## DESCRIPTION OF THE TASK
Repeat only these lines, exactly: the first line of the data, the line containing "Tilmelding nyhedsbrev", and every line between them. Pictures stay out.

(Saved data entries)
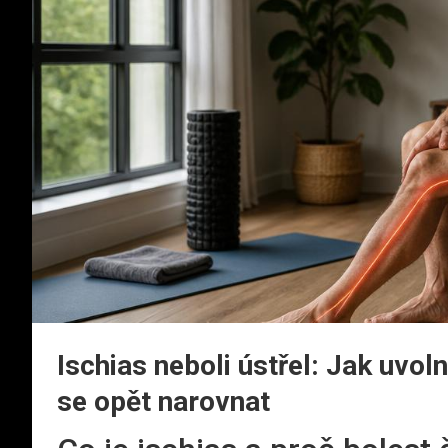
Ischias neboli ústřel: Jak uvol
se opět narovnat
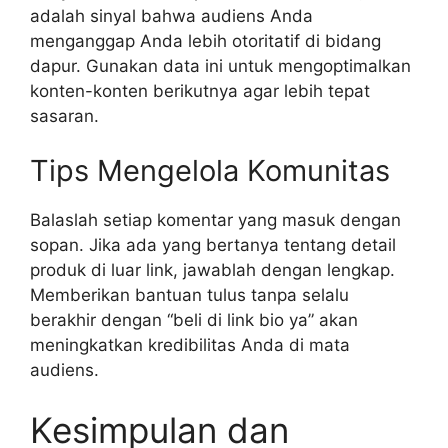
adalah sinyal bahwa audiens Anda
menganggap Anda lebih otoritatif di bidang
dapur. Gunakan data ini untuk mengoptimalkan
konten-konten berikutnya agar lebih tepat
sasaran.
Tips Mengelola Komunitas
Balaslah setiap komentar yang masuk dengan
sopan. Jika ada yang bertanya tentang detail
produk di luar link, jawablah dengan lengkap.
Memberikan bantuan tulus tanpa selalu
berakhir dengan “beli di link bio ya” akan
meningkatkan kredibilitas Anda di mata
audiens.
Kesimpulan dan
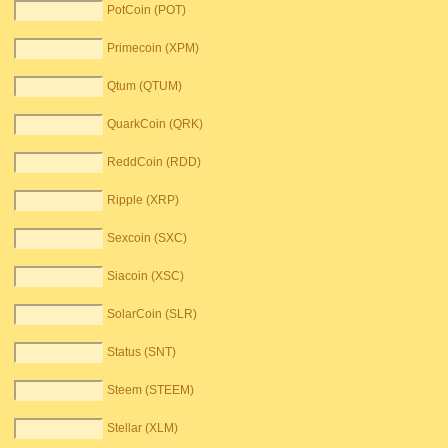
PotCoin (POT)
Primecoin (XPM)
Qtum (QTUM)
QuarkCoin (QRK)
ReddCoin (RDD)
Ripple (XRP)
Sexcoin (SXC)
Siacoin (XSC)
SolarCoin (SLR)
Status (SNT)
Steem (STEEM)
Stellar (XLM)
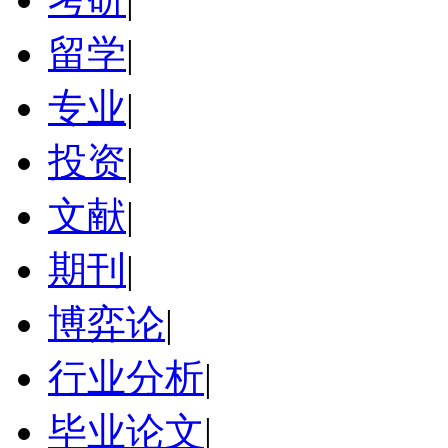
留学
|
专业
|
投资
|
文献
|
期刊
|
博弈论
|
行业分析
|
毕业论文
|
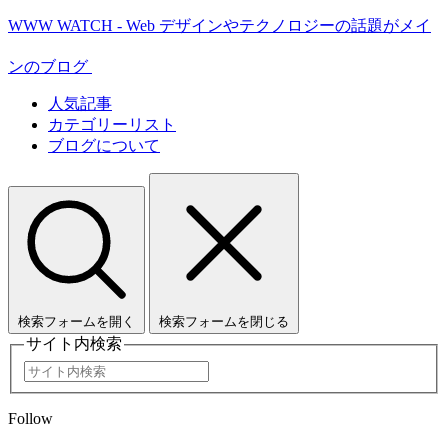
WWW WATCH - Web デザインやテクノロジーの話題がメイ
ンのブログ
人気記事
カテゴリーリスト
ブログについて
検索フォームを開く
検索フォームを閉じる
サイト内検索
Follow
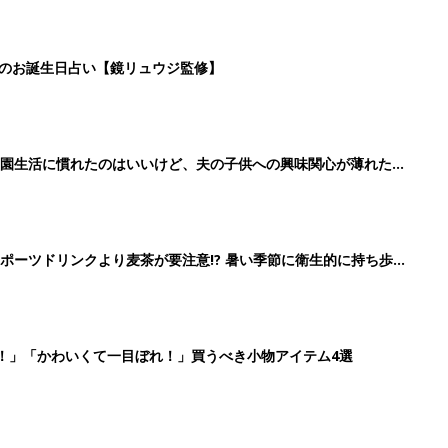
日のお誕生日占い【鏡リュウジ監修】
育園生活に慣れたのはいいけど、夫の子供への興味関心が薄れた気
91』
ポーツドリンクより麦茶が要注意!? 暑い季節に衛生的に持ち歩
】
！」「かわいくて一目ぼれ！」買うべき小物アイテム4選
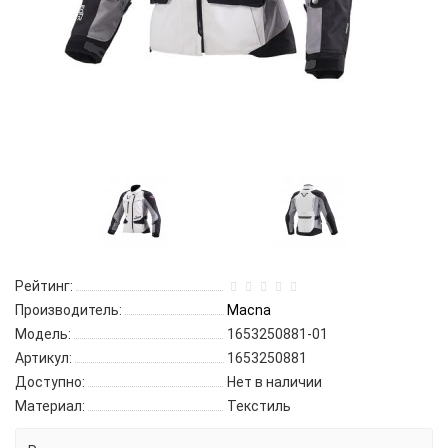
Рейтинг:
Производитель:
Macna
Модель:
1653250881-01
Артикул:
1653250881
Доступно:
Нет в наличии
Материал:
Текстиль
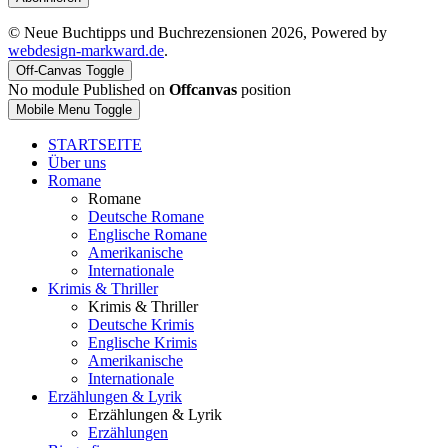
© Neue Buchtipps und Buchrezensionen 2026, Powered by
webdesign-markward.de
.
Off-Canvas Toggle
No module Published on
Offcanvas
position
Mobile Menu Toggle
STARTSEITE
Über uns
Romane
Romane
Deutsche Romane
Englische Romane
Amerikanische
Internationale
Krimis & Thriller
Krimis & Thriller
Deutsche Krimis
Englische Krimis
Amerikanische
Internationale
Erzählungen & Lyrik
Erzählungen & Lyrik
Erzählungen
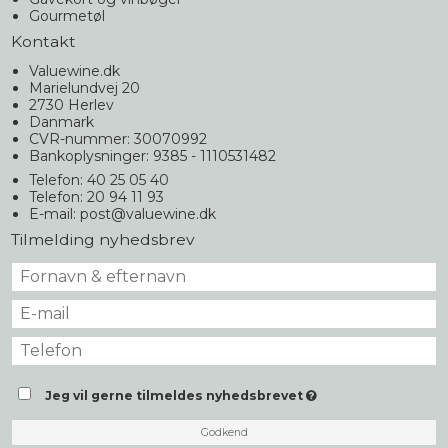
Gourmetøl
Kontakt
Valuewine.dk
Marielundvej 20
2730 Herlev
Danmark
CVR-nummer: 30070992
Bankoplysninger: 9385 - 1110531482
Telefon: 40 25 05 40
Telefon: 20 94 11 93
E-mail
:
post@valuewine.dk
Tilmelding nyhedsbrev
Jeg vil gerne tilmeldes nyhedsbrevet
Godkend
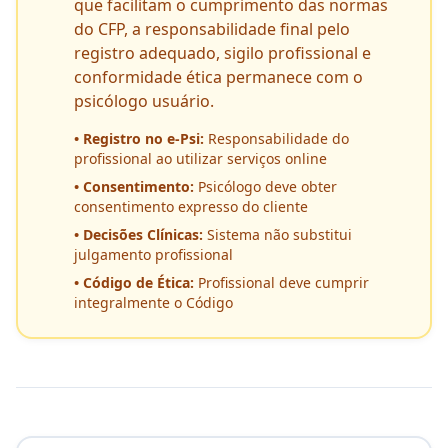
que facilitam o cumprimento das normas
do CFP, a responsabilidade final pelo
registro adequado, sigilo profissional e
conformidade ética permanece com o
psicólogo usuário.
• Registro no e-Psi:
Responsabilidade do
profissional ao utilizar serviços online
• Consentimento:
Psicólogo deve obter
consentimento expresso do cliente
• Decisões Clínicas:
Sistema não substitui
julgamento profissional
• Código de Ética:
Profissional deve cumprir
integralmente o Código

## OUTPUT
Ischias neboli ústřel: Jak uvol
se opět narovnat
adalah sinyal bahwa audiens Anda
menganggap Anda lebih otoritatif di bidang
dapur. Gunakan data ini untuk mengoptimalkan
konten-konten berikutnya agar lebih tepat
sasaran.
Tips Mengelola Komunitas
Balaslah setiap komentar yang masuk dengan
sopan. Jika ada yang bertanya tentang detail
produk di luar link, jawablah dengan lengkap.
Memberikan bantuan tulus tanpa selalu
berakhir dengan “beli di link bio ya” akan
meningkatkan kredibilitas Anda di mata
audiens.
Kesimpulan dan
PotCoin (POT)
Primecoin (XPM)
Qtum (QTUM)
QuarkCoin (QRK)
ReddCoin (RDD)
Ripple (XRP)
Sexcoin (SXC)
Siacoin (XSC)
SolarCoin (SLR)
Status (SNT)
Steem (STEEM)
Stellar (XLM)
留学
|
专业
|
投资
|
文献
|
期刊
|
博弈论
|
行业分析
|
毕业论文
|
WWW WATCH - Web デザインやテクノロジーの話題がメイ
ンのブログ
人気記事
カテゴリーリスト
ブログについて
検索フォームを開く
検索フォームを閉じる
サイト内検索
Follow
日のお誕生日占い【鏡リュウジ監修】
育園生活に慣れたのはいいけど、夫の子供への興味関心が薄れた気
91』
ポーツドリンクより麦茶が要注意!? 暑い季節に衛生的に持ち歩
】
！」「かわいくて一目ぼれ！」買うべき小物アイテム4選
Рейтинг:
Производитель:
Macna
Модель:
1653250881-01
Артикул:
1653250881
Доступно:
Нет в наличии
Материал:
Текстиль
© Neue Buchtipps und Buchrezensionen 2026, Powered by
webdesign-markward.de
.
Off-Canvas Toggle
No module Published on
Offcanvas
position
Mobile Menu Toggle
STARTSEITE
Über uns
Romane
Romane
Deutsche Romane
Englische Romane
Amerikanische
Internationale
Krimis & Thriller
Krimis & Thriller
Deutsche Krimis
Englische Krimis
Amerikanische
Internationale
Erzählungen & Lyrik
Erzählungen & Lyrik
Erzählungen
Gourmetøl
Kontakt
Valuewine.dk
Marielundvej 20
2730 Herlev
Danmark
CVR-nummer: 30070992
Bankoplysninger: 9385 - 1110531482
Telefon: 40 25 05 40
Telefon: 20 94 11 93
E-mail
:
post@valuewine.dk
Tilmelding nyhedsbrev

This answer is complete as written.